Work to be completed -
A stretch of the entries below is to be set down exactly, running from the line with "için güvenilir bir" through the line with "Kripto madencileri, yeni", both included, and no other line.

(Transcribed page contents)
------

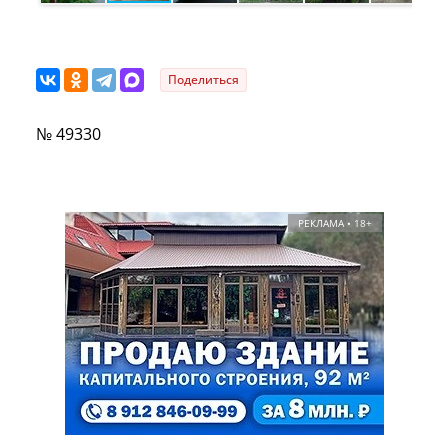
Поделиться
№ 49330
РЕКЛАМА • 18+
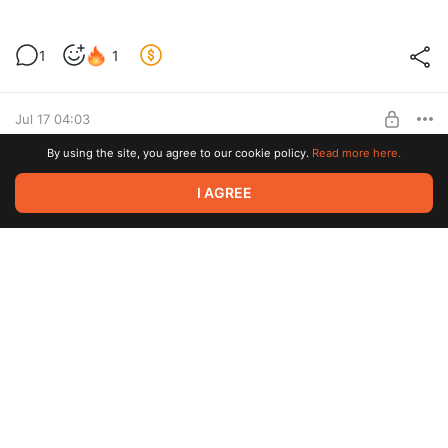
меня засосало опасное сосало
1
1
Свин и реферат
Level required:
Просто здравствуй, просто как дела.
Jul 17 04:03
SUBSCRIBE
By using the site, you agree to our cookie policy.
Read more here.
Крысиный период
2
I AGREE
Крыс и янтарь
Level required:
Просто здравствуй, просто как дела.
Jul 16 04:47
SUBSCRIBE
хорошего настроения
2
Свин и пожелания
Level required:
Просто здравствуй, просто как дела.
Jul 15 01:27
SUBSCRIBE
твори, выдумывай, пробуй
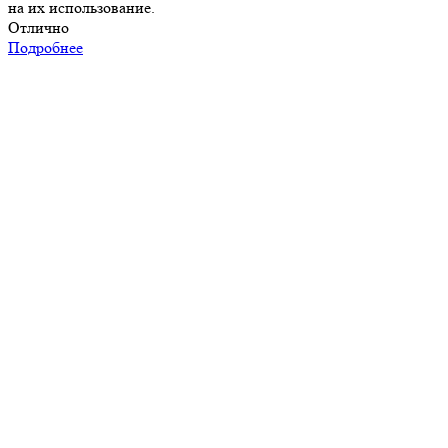
на их использование.
Отлично
Подробнее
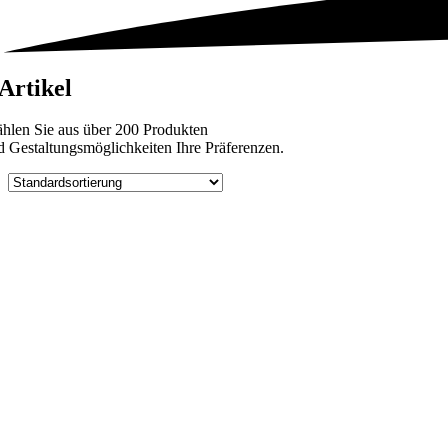
 Artikel
hlen Sie aus über 200 Produkten
d Gestaltungsmöglichkeiten Ihre Präferenzen.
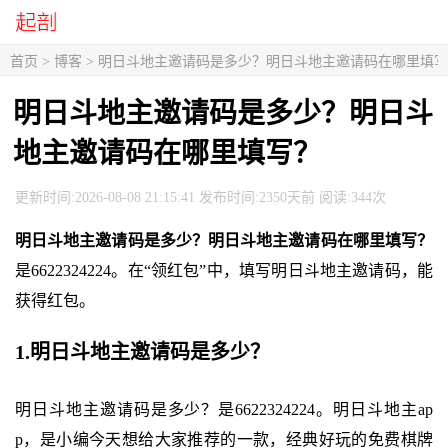
首页
>
博客
> 明日斗地主邀请码是多少？明日斗地主邀请码在哪里填
明日斗地主邀请码是多少？明日斗
地主邀请码在哪里填写？
更新时间:2026-08-08 21:15:41 发布时间:2350天前 阅读:344次
明日斗地主邀请码是多少？明日斗地主邀请码在哪里填写？
是6622324224。在“领红包”中，填写明日斗地主邀请码，能
获得红包。
1.明日斗地主邀请码是多少？
明日斗地主邀请码是多少？是6622324224。明日斗地主ap
p，是小编今天想给大家推荐的一款，经典好玩的免费棋牌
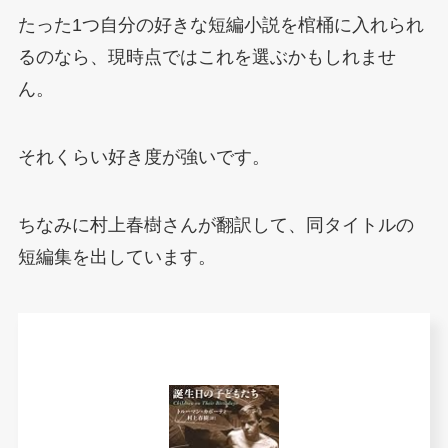
たった1つ自分の好きな短編小説を棺桶に入れられ
るのなら、現時点ではこれを選ぶかもしれませ
ん。
それくらい好き度が強いです。
ちなみに村上春樹さんが翻訳して、同タイトルの
短編集を出しています。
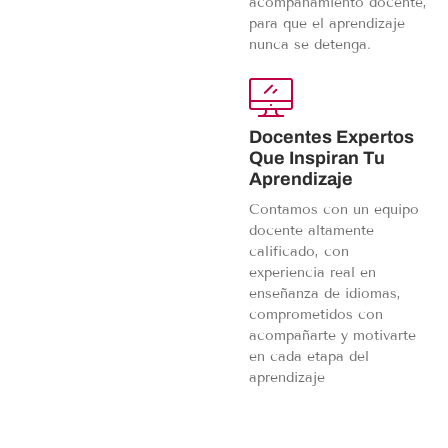
acompañamiento docente,
para que el aprendizaje
nunca se detenga.
Docentes Expertos
Que Inspiran Tu
Aprendizaje
Contamos con un equipo
docente altamente
calificado, con
experiencia real en
enseñanza de idiomas,
comprometidos con
acompañarte y motivarte
en cada etapa del
aprendizaje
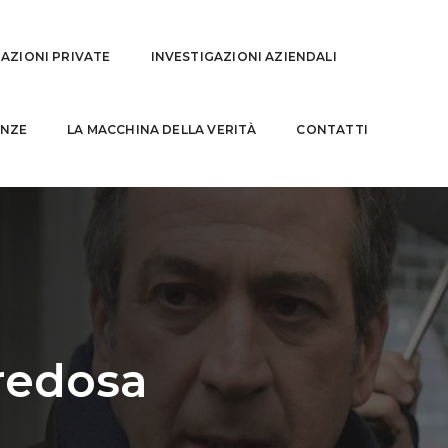
GAZIONI PRIVATE
INVESTIGAZIONI AZIENDALI
NZE
LA MACCHINA DELLA VERITÀ
CONTATTI
Predosa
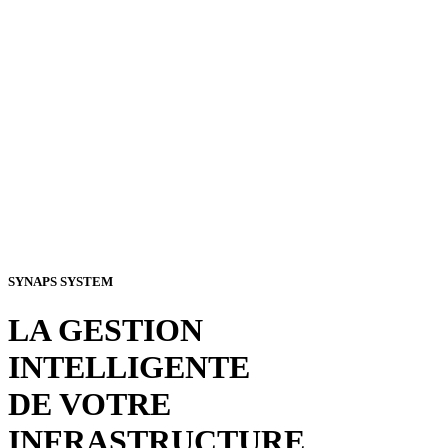
SYNAPS SYSTEM
LA GESTION
INTELLIGENTE
DE VOTRE
INFRASTRUCTURE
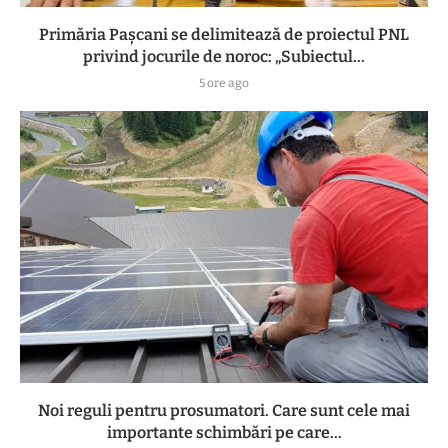
Primăria Pașcani se delimitează de proiectul PNL
privind jocurile de noroc: „Subiectul...
5 ore ago
Noi reguli pentru prosumatori. Care sunt cele mai
importante schimbări pe care...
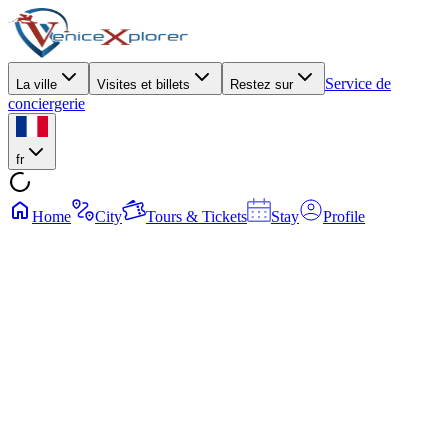
Service de
La ville
Visites et billets
Restez sur
conciergerie
fr
Home
City
Tours & Tickets
Stay
Profile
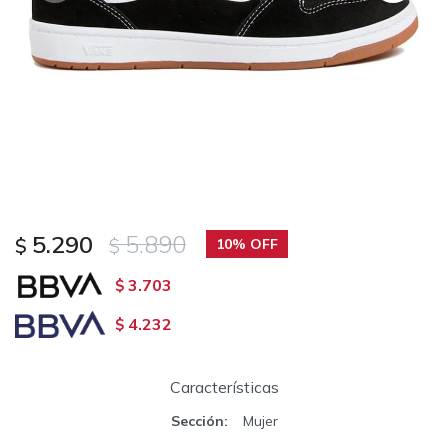
5.290
5.890
$
$
10
3.703
$
4.232
$
Características
Sección
Mujer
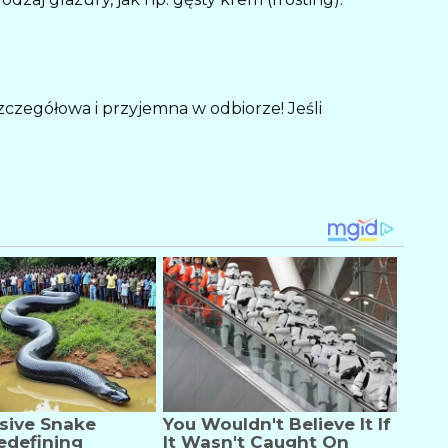
szczegółowa i przyjemna w odbiorze! Jeśli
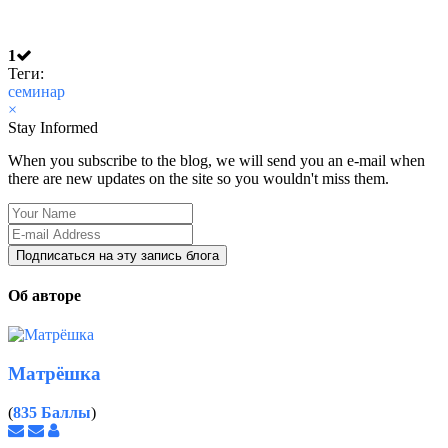
1
Теги:
семинар
×
Stay Informed
When you subscribe to the blog, we will send you an e-mail when
there are new updates on the site so you wouldn't miss them.
Your
Name
E-
mail
Подписаться на эту запись блога
Address
Об авторе
Матрёшка
(
835 Баллы
)
Подписаться
Отписаться
Матрёшка
на
от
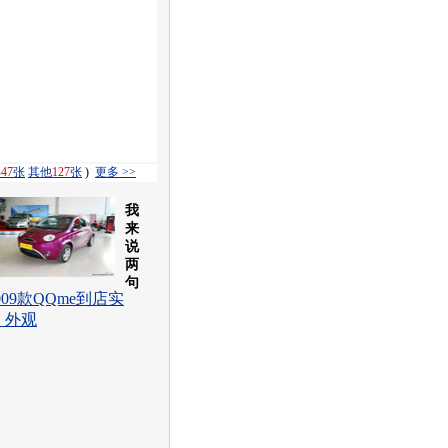
解
47
张
其他
127
张
)
更多 >>
我
来
说
两
句
009款QQme到店实
 外观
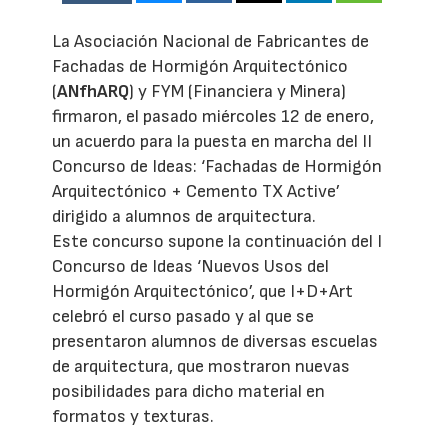
La Asociación Nacional de Fabricantes de
Fachadas de Hormigón Arquitectónico
(
ANfhARQ
) y FYM (Financiera y Minera)
firmaron, el pasado miércoles 12 de enero,
un acuerdo para la puesta en marcha del II
Concurso de Ideas: ‘Fachadas de Hormigón
Arquitectónico + Cemento TX Active’
dirigido a alumnos de arquitectura.
Este concurso supone la continuación del I
Concurso de Ideas ‘Nuevos Usos del
Hormigón Arquitectónico’, que I+D+Art
celebró el curso pasado y al que se
presentaron alumnos de diversas escuelas
de arquitectura, que mostraron nuevas
posibilidades para dicho material en
formatos y texturas.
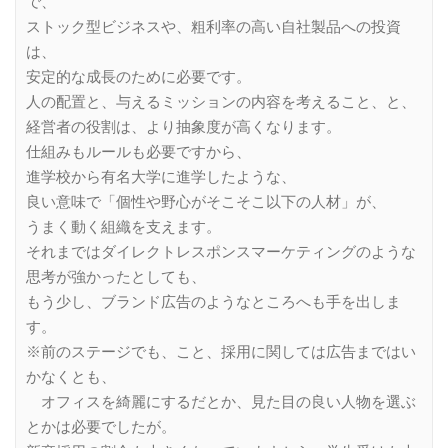
で、
ストック型ビジネスや、粗利率の高い自社製品への投資
は、
安定的な成長のために必要です。
人の配置と、与えるミッションの内容を考えること、と、
経営者の役割は、より抽象度が高くなります。
仕組みもルールも必要ですから、
進学校から有名大学に進学したような、
良い意味で「個性や野心がそこそこ以下の人材」が、
うまく動く組織を支えます。
それまではダイレクトレスポンスマーケティングのような
思考が強かったとしても、
もう少し、ブランド広告のようなところへも手を出しま
す。
※前のステージでも、こと、採用に関しては広告まではい
かなくとも、
オフィスを綺麗にするだとか、見た目の良い人物を選ぶ
とかは必要でしたが。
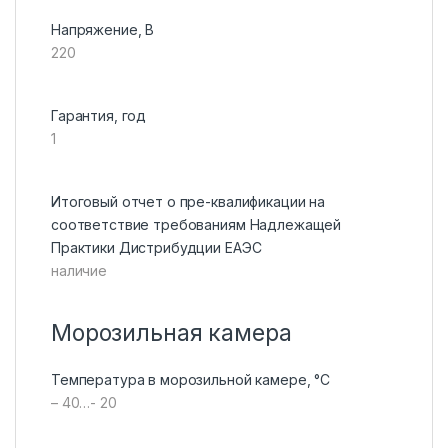
Напряжение, В
220
Гарантия, год
1
Итоговый отчет о пре-квалификации на
соответствие требованиям Надлежащей
Практики Дистрибудции ЕАЭС
наличие
Морозильная камера
Температура в морозильной камере, °C
– 40…- 20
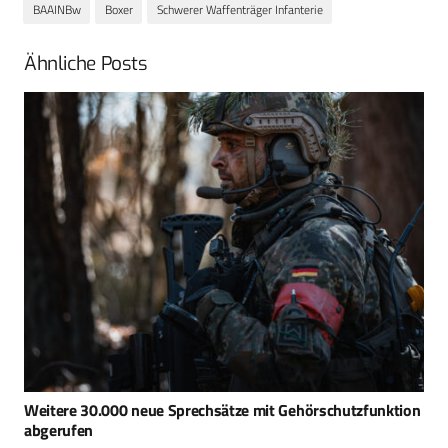
BAAINBw
Boxer
Schwerer Waffenträger Infanterie
Ähnliche Posts
Weitere 30.000 neue Sprechsätze mit Gehörschutzfunktion
abgerufen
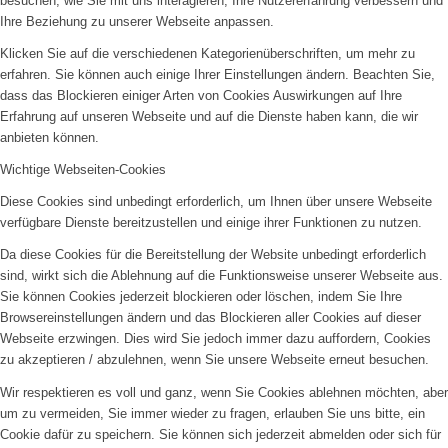
besuchen, wie Sie mit uns interagieren, Ihre Nutzererfahrung verbessern und
Ihre Beziehung zu unserer Webseite anpassen.
Klicken Sie auf die verschiedenen Kategorienüberschriften, um mehr zu
erfahren. Sie können auch einige Ihrer Einstellungen ändern. Beachten Sie,
dass das Blockieren einiger Arten von Cookies Auswirkungen auf Ihre
Erfahrung auf unseren Webseite und auf die Dienste haben kann, die wir
anbieten können.
Wichtige Webseiten-Cookies
Diese Cookies sind unbedingt erforderlich, um Ihnen über unsere Webseite
verfügbare Dienste bereitzustellen und einige ihrer Funktionen zu nutzen.
Da diese Cookies für die Bereitstellung der Website unbedingt erforderlich
sind, wirkt sich die Ablehnung auf die Funktionsweise unserer Webseite aus.
Sie können Cookies jederzeit blockieren oder löschen, indem Sie Ihre
Browsereinstellungen ändern und das Blockieren aller Cookies auf dieser
Webseite erzwingen. Dies wird Sie jedoch immer dazu auffordern, Cookies
zu akzeptieren / abzulehnen, wenn Sie unsere Webseite erneut besuchen.
Wir respektieren es voll und ganz, wenn Sie Cookies ablehnen möchten, aber
um zu vermeiden, Sie immer wieder zu fragen, erlauben Sie uns bitte, ein
Cookie dafür zu speichern. Sie können sich jederzeit abmelden oder sich für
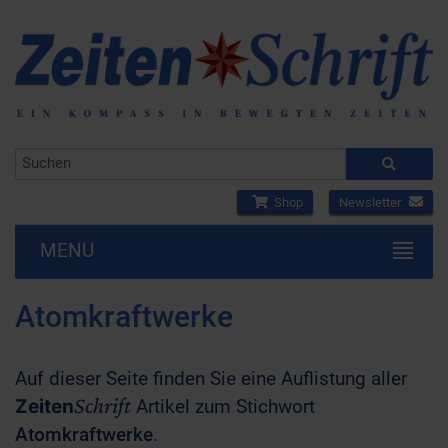
Shop
Newsletter
MENU
Atomkraftwerke
Auf dieser Seite finden Sie eine Auflistung aller
Schrift
Zeiten
Artikel zum Stichwort
Atomkraftwerke
.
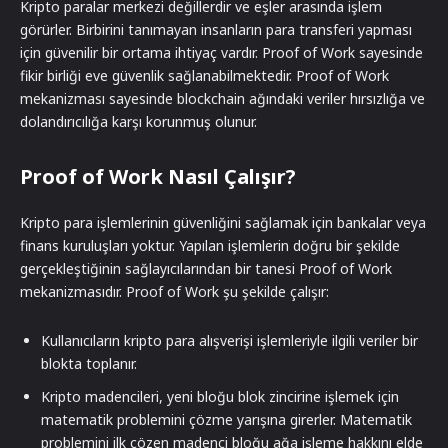
Kripto paralar merkezi değillerdir ve eşler arasında işlem
görürler. Birbirini tanımayan insanların para transferi yapması
için güvenilir bir ortama ihtiyaç vardır. Proof of Work sayesinde
fikir birliği eve güvenlik sağlanabilmektedir. Proof of Work
mekanizması sayesinde blockchain ağındaki veriler hırsızlığa ve
dolandırıcılığa karşı korunmuş olunur.
Proof of Work Nasıl Çalışır?
Kripto para işlemlerinin güvenliğini sağlamak için bankalar veya
finans kuruluşları yoktur. Yapılan işlemlerin doğru bir şekilde
gerçekleştiğinin sağlayıcılarından bir tanesi Proof of Work
mekanizmasıdır. Proof of Work şu şekilde çalışır:
Kullanıcıların kripto para alışverişi işlemleriyle ilgili veriler bir
blokta toplanır.
Kripto madencileri, yeni bloğu blok zincirine işlemek için
matematik problemini çözme yarışına girerler. Matematik
problemini ilk çözen madenci bloğu ağa işleme hakkını elde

------

Output of the exercise -
için güvenilir bir ortama ihtiyaç vardır. Proof of Work sayesinde
fikir birliği eve güvenlik sağlanabilmektedir. Proof of Work
mekanizması sayesinde blockchain ağındaki veriler hırsızlığa ve
dolandırıcılığa karşı korunmuş olunur.
Proof of Work Nasıl Çalışır?
Kripto para işlemlerinin güvenliğini sağlamak için bankalar veya
finans kuruluşları yoktur. Yapılan işlemlerin doğru bir şekilde
gerçekleştiğinin sağlayıcılarından bir tanesi Proof of Work
mekanizmasıdır. Proof of Work şu şekilde çalışır:
Kullanıcıların kripto para alışverişi işlemleriyle ilgili veriler bir
blokta toplanır.
Kripto madencileri, yeni bloğu blok zincirine işlemek için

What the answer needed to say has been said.